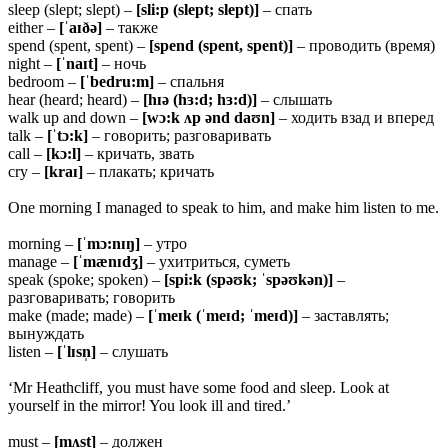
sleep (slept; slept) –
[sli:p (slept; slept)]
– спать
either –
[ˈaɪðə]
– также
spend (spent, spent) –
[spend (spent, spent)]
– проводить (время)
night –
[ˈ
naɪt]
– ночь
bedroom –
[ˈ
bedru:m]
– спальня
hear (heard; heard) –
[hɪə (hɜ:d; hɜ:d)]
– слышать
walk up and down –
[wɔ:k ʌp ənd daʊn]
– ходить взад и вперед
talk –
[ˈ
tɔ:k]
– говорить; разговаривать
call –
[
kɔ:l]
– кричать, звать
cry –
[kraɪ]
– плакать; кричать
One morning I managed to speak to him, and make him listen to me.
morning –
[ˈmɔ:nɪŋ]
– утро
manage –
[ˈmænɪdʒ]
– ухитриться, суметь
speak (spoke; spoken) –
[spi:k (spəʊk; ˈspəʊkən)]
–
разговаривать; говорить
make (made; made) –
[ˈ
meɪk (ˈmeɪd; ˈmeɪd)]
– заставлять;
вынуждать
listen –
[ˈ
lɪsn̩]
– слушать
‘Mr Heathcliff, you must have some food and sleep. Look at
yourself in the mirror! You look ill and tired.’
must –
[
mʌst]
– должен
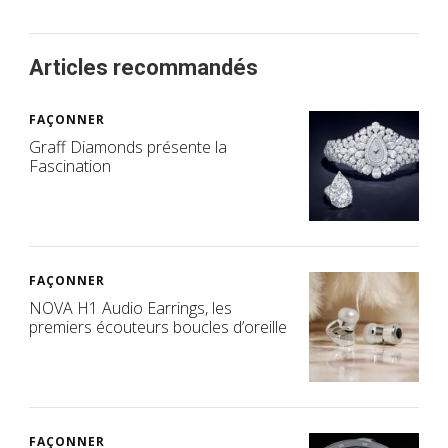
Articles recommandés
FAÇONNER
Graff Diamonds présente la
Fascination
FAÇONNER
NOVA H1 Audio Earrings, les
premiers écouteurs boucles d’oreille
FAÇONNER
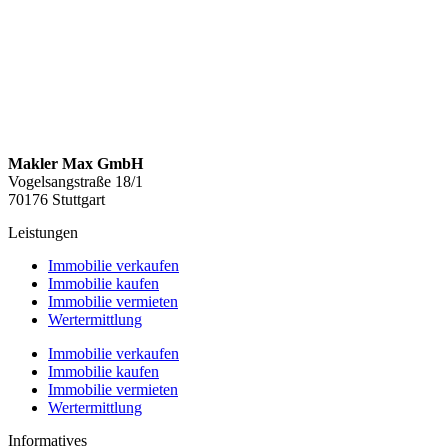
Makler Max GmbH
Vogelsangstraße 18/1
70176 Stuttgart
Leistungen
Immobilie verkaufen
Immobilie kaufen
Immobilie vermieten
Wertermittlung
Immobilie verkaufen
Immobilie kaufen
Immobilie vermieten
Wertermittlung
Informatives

*ASSIGNMENT:* Please give back an exact copy of the entries above from their first line through the line containing "[wɔ:k ʌp ənd daʊn]", leaving the pictures aside.

*RESULT OF THE TASK:*
sleep (slept; slept) –
[sli:p (slept; slept)]
– спать
either –
[ˈaɪðə]
– также
spend (spent, spent) –
[spend (spent, spent)]
– проводить (время)
night –
[ˈ
naɪt]
– ночь
bedroom –
[ˈ
bedru:m]
– спальня
hear (heard; heard) –
[hɪə (hɜ:d; hɜ:d)]
– слышать
walk up and down –
[wɔ:k ʌp ənd daʊn]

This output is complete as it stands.